[Date Prev][Date Next][Thread Prev][Thread Next][Date Index][Thread Index]
Re: Bug in GNUstep implementation of NSRegularExpression?
From: |
Fred Kiefer |
Subject: |
Re: Bug in GNUstep implementation of NSRegularExpression? |
Date: |
Sat, 12 Apr 2014 09:33:15 +0200 |
Am 12.04.2014 um 06:56 schrieb Richard Frith-Macdonald <address@hidden>:
>
>> On 11 Apr 2014, at 22:54, Fred Kiefer <address@hidden> wrote:
>>
>>> On 08.04.2014 16:14, Mathias Bauer wrote:
>>> Hi,
>>>
>>> the following simple test program throws an exception:
>>>
>>>
>>>> #import <Foundation/Foundation.h>
>>>>
>>>> int main(int argc, const char * argv[])
>>>> {
>>>> @autoreleasepool
>>>> {
>>>> NSString* text = @"h1. Real
>>>> Acme\n\n||{noborder}{left}Item||{right}Price||\n|Testproduct|{right}2
>>>> x $59.50|\n| |{right}net amount: $100.00|\n| |{right}total amount:
>>>> $119.00|\n\n\nh2. Thanks for your purchase!\n\n\n";
>>>>
>>>> // NSRegularExpression* expr = [NSRegularExpression
>>>> regularExpressionWithPattern:@".*?$"

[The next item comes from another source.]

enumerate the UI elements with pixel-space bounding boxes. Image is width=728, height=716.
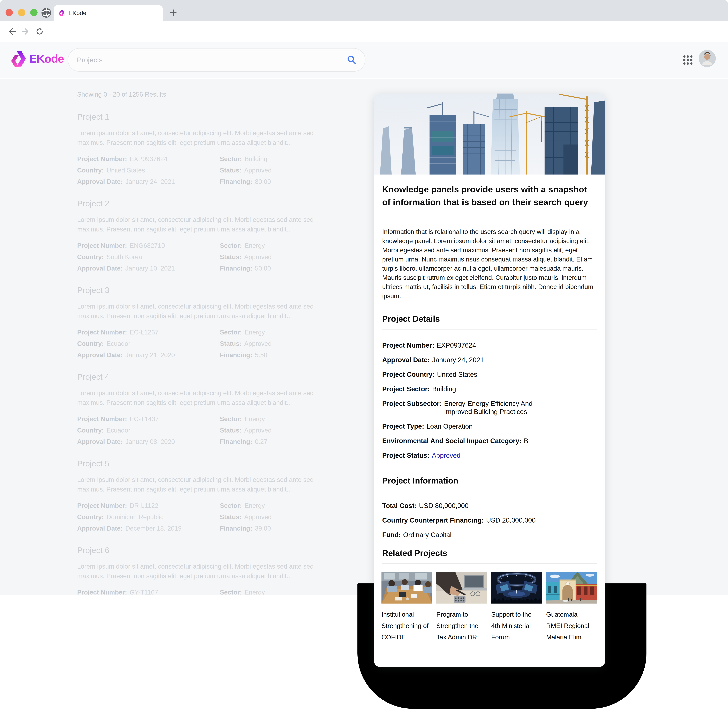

>>>> options:NSRegularExpressionAnchorsMatchLines error:NULL];
>>>> // int currentIndex = 27;
>>>>
>>>> NSRegularExpression* expr = [NSRegularExpression
>>>> regularExpressionWithPattern:@"h[123]\\. "
>>>> options:NSRegularExpressionCaseInsensitive error:NULL];
>>>> int currentIndex = 33;
>>>>
>>>> [expr firstMatchInString:text options:NSMatchingAnchored
>>>> range:NSMakeRange(currentIndex, [text length]-currentIndex-1)];
>>>> }
>>>> return 0;
>>>> }
>>>
>>> The call to firstMatchInString will end up in calling uregex_lookingAt
>>> (thus carrying out a regex match) and afterwards calling uregex_start
>>> and uregext_end (thus retrieving the matched text range). The results of
>>> the two latter calls will be used to create an NSRange object in the
>>> prepareResult function of NSRegularExpression.m. And because the length
>>> of this range is negative, an exception is thrown.
>>>
>>> Let's have a look at the data:
>>>
>>> The matching region starts at position 33, it ends at the string end.
>>> This region has been set at the regex by calling uregex_setRegion (in
>>> the setupRegex function in NSRegularExpression.m).
>>>
>>> According to the documentation, uregex_start should return the index in
>>> the input string of the start of the text matched. In my book this
>>> should be the position of the "h2" near the end of the string.
>>>
>>> According to the documentation, uregex_end should return the index in
>>> the input string of the position following the end of the text matched.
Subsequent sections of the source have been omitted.